# Train an All-Set-Transformer TNN

In this notebook, we will create and train a two-step message passing network named AllSetTransformer (Chien et al., [2021](https://arxiv.org/abs/2106.13264)) in the hypergraph domain. We will use a benchmark dataset, shrec16, a collection of 3D meshes, to train the model to perform classification at the level of the hypergraph. 

Following the "awesome-tnns" [github repo.](https://github.com/awesome-tnns/awesome-tnns/blob/main/Hypergraphs.md)

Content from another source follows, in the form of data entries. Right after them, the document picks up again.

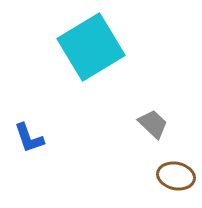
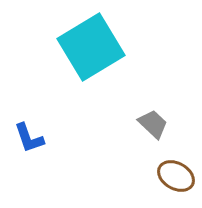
brown ellipse: rotated 18 degrees clockwise
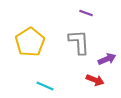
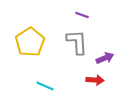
purple line: moved 4 px left, 2 px down
gray L-shape: moved 2 px left
purple arrow: moved 2 px left, 1 px up
red arrow: rotated 18 degrees counterclockwise
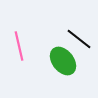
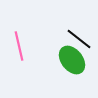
green ellipse: moved 9 px right, 1 px up
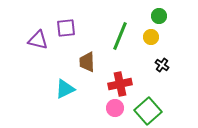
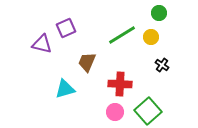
green circle: moved 3 px up
purple square: rotated 18 degrees counterclockwise
green line: moved 2 px right, 1 px up; rotated 36 degrees clockwise
purple triangle: moved 4 px right, 4 px down
brown trapezoid: rotated 25 degrees clockwise
red cross: rotated 15 degrees clockwise
cyan triangle: rotated 10 degrees clockwise
pink circle: moved 4 px down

🟧 $\quad m_{\rightarrow z}^{(\rightarrow 1)} = AGG_{y \in \mathcal{B}(z)} (h_y^{t, (0)}, h_z^{t,(1)}) \quad \text{with attention}$ 

🟦 $\quad h_z^{t+1,(1)} = \text{LN}(m_{\rightarrow z}^{(\rightarrow 1)} + \text{MLP}(m_{\rightarrow z}^{(\rightarrow 1)} ))$ 

Edge to vertex: 

🟧 $\quad m_{\rightarrow x}^{(\rightarrow 0)} = AGG_{z \in \mathcal{C}(x)} (h_z^{t+1,(1)}, h_x^{t,(0)}) \quad \text{with attention}$ 

🟦 $\quad h_x^{t+1,(0)} = \text{LN}(m_{\rightarrow x}^{(\rightarrow 0)} + \text{MLP}(m_{\rightarrow x}^{(\rightarrow 0)} ))$



### Additional theoretical clarifications

Given a hypergraph $G=(\mathcal{V}, \mathcal{E})$, let $\textbf{X} \in \mathbb{R}^{|\mathcal{V}| \times F}$ and $\textbf{Z} \in \mathbb{R}^{|\mathcal{E}| \times F'}$ denote the hidden node and hyperedge representations, respectively. Additionally, define $V_{e, \textbf{X}} = \{\textbf{X}_{u,:}: u \in e\}$ as the multiset of hidden node representations in the hyperedge $e$ and $E_{v, \textbf{Z}} = \{\textbf{Z}_{e,:}: v \in e\}$ as the multiset of hidden representations of hyperedges containing $v$.

\
In this setting, the two general update rules that AllSet's framework puts in place in each layer are:

🔷 $\textbf{Z}_{e,:}^{(t+1)} = f_{\mathcal{V} \rightarrow \mathcal{E}}(V_{e, \textbf{X}^{(t)}}; \textbf{Z}_{e,:}^{(t)})$

🔷 $\textbf{X}_{v,:}^{(t+1)} = f_{\mathcal{E} \rightarrow \mathcal{V}}(E_{v, \textbf{Z}^{(t+1)}}; \textbf{X}_{v,:}^{(t)})$

in which $f_{\mathcal{V} \rightarrow \mathcal{E}}$ and $f_{\mathcal{E} \rightarrow \mathcal{V}}$ are two permutation invariant functions with respect to their first input. The matrices $\textbf{Z}_{e,:}^{(0)}$ and $\textbf{X}_{v,:}^{(0)}$ are initialized with the hyperedge and node features respectively, if available, otherwise they are set to be all-zero matrices.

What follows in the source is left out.